February 1, 2023

THE VAGRANT Squats at Home

THE VAGRANT (Blu-ray Review)
1992 / 91 min
Review by Stinky the Destroyer😾

Bill Paxton (RIP) was just one of those guys. You know…the kind of actor who may not have displayed a ton of range, but there was always an endearing sincerity to his performances, even when playing slimeballs. Most of his career consisted of supporting roles, but they were almost always memorable. He even managed to steal a movie or two from under the noses of his bigger co-stars. 

In retrospect, it’s too bad he wasn’t cast as a leading man more often. Those films are out there, of course, Twister being his biggest, A Simple Plan his best. There’s been some other good ones, too.

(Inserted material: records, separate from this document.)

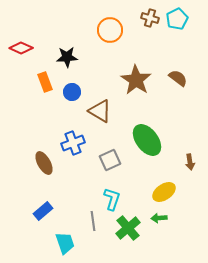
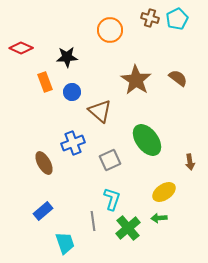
brown triangle: rotated 10 degrees clockwise
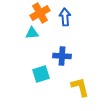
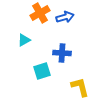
blue arrow: rotated 78 degrees clockwise
cyan triangle: moved 8 px left, 7 px down; rotated 24 degrees counterclockwise
blue cross: moved 3 px up
cyan square: moved 1 px right, 3 px up
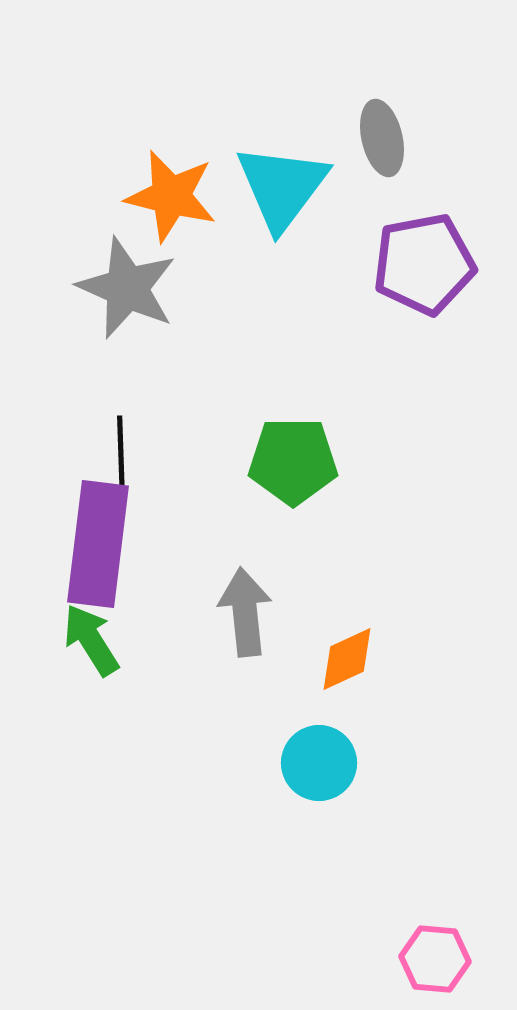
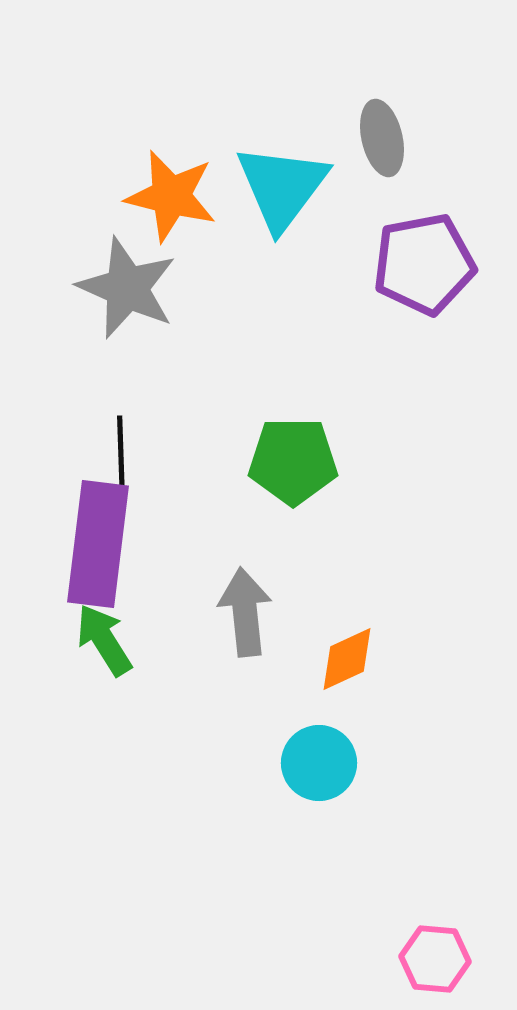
green arrow: moved 13 px right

However, The Vagrant ain’t one of ‘em.

Barely released to theaters back in 1992, The Vagrant later found a bit of cult success on home video. But while the film certainly has its share of fans, it’s mostly a misguided attempt at horror-comedy. A shame, really, considering the talent on both sides of the camera. In addition to Paxton as paranoid homeowner Graham Krakowski, there’s Marshall Bell as the titular character who makes the man’s life a living hell, going so far as to murder a few people and setting up Krakowski to take the fall. Enter Michael Ironside as Barfuss, an intimidating cop who really has it in for Krakowski. But despite their efforts, Krakowski isn’t an engaging protagonist (nor is he very sympathetic) and the other two are broadly drawn caricatures.

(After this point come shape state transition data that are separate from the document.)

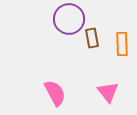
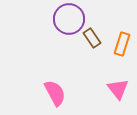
brown rectangle: rotated 24 degrees counterclockwise
orange rectangle: rotated 20 degrees clockwise
pink triangle: moved 10 px right, 3 px up
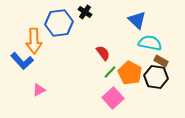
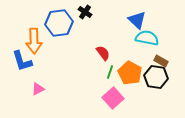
cyan semicircle: moved 3 px left, 5 px up
blue L-shape: rotated 25 degrees clockwise
green line: rotated 24 degrees counterclockwise
pink triangle: moved 1 px left, 1 px up
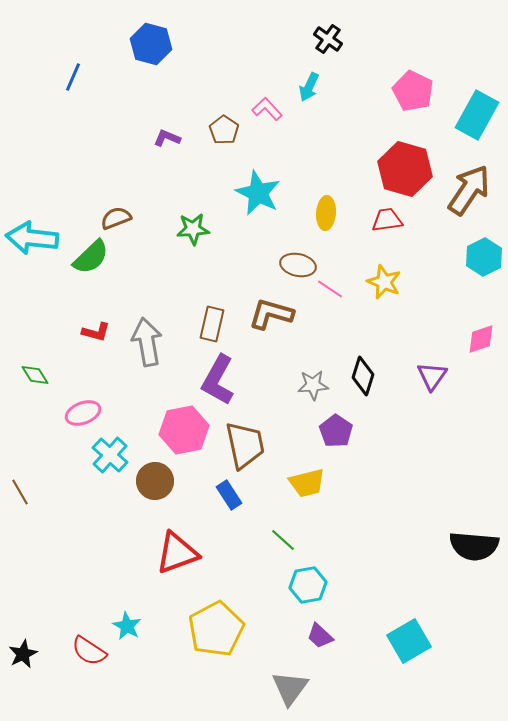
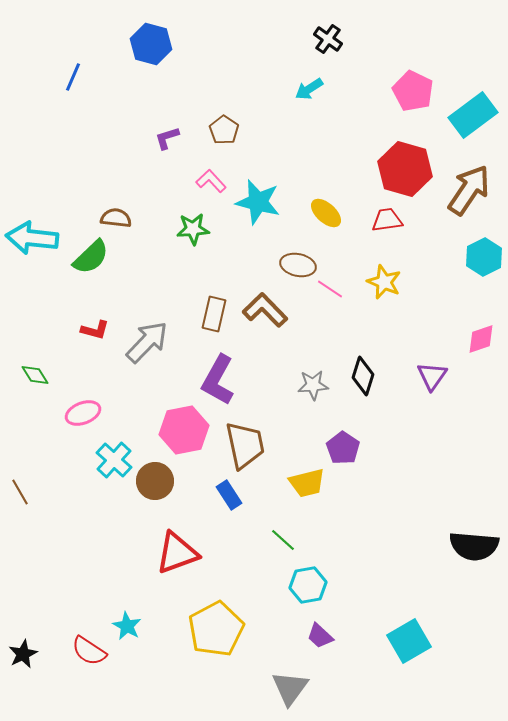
cyan arrow at (309, 87): moved 2 px down; rotated 32 degrees clockwise
pink L-shape at (267, 109): moved 56 px left, 72 px down
cyan rectangle at (477, 115): moved 4 px left; rotated 24 degrees clockwise
purple L-shape at (167, 138): rotated 40 degrees counterclockwise
cyan star at (258, 193): moved 9 px down; rotated 12 degrees counterclockwise
yellow ellipse at (326, 213): rotated 52 degrees counterclockwise
brown semicircle at (116, 218): rotated 28 degrees clockwise
brown L-shape at (271, 314): moved 6 px left, 4 px up; rotated 30 degrees clockwise
brown rectangle at (212, 324): moved 2 px right, 10 px up
red L-shape at (96, 332): moved 1 px left, 2 px up
gray arrow at (147, 342): rotated 54 degrees clockwise
purple pentagon at (336, 431): moved 7 px right, 17 px down
cyan cross at (110, 455): moved 4 px right, 5 px down
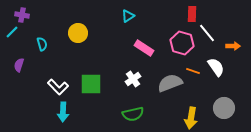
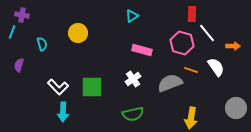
cyan triangle: moved 4 px right
cyan line: rotated 24 degrees counterclockwise
pink rectangle: moved 2 px left, 2 px down; rotated 18 degrees counterclockwise
orange line: moved 2 px left, 1 px up
green square: moved 1 px right, 3 px down
gray circle: moved 12 px right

"No, Bill...game NOT over!"
Elsewhere, make-up artist-turned-director Chris Walas’ previous film, The Fly II, was superfluous but better than it had a right to be, while screenwriter Richard Jeffries co-wrote one of the best ‘80s horror movies hardly anyone saw (Scarecrows). However, The Vagrant is a tonal and narrative mess, noisily grinding gears between horror and black comedy but ultimately failing at both, compounded by screenplay that’s never as clever as everyone involved seem to think it is. The story grows increasingly outlandish - and implausible - as it goes along, with only Christopher Young’s evocative score to remind us the whole thing is supposed to be funny. 

The film has its admirers, though, perhaps enjoying its exaggerated approach to the story. Those fans will certainly prefer this new Blu-ray from Arrow over the bare-bones disc Shout Factory released a few years ago. I don’t know if the picture or sound is an improvement, but it includes several charming and informative interviews with Walas, Ironside, Bell and actor Colleen Camp, who all take the time to express their admiration for the late Bill Paxton. While we all miss him, too, The Vagrant is hardly one of his essential films.


INTERVIEWS - All new, individual interviews with director Chris Walas, actor Michael Ironside, actor Marshall Bell and actor Colleen Camp.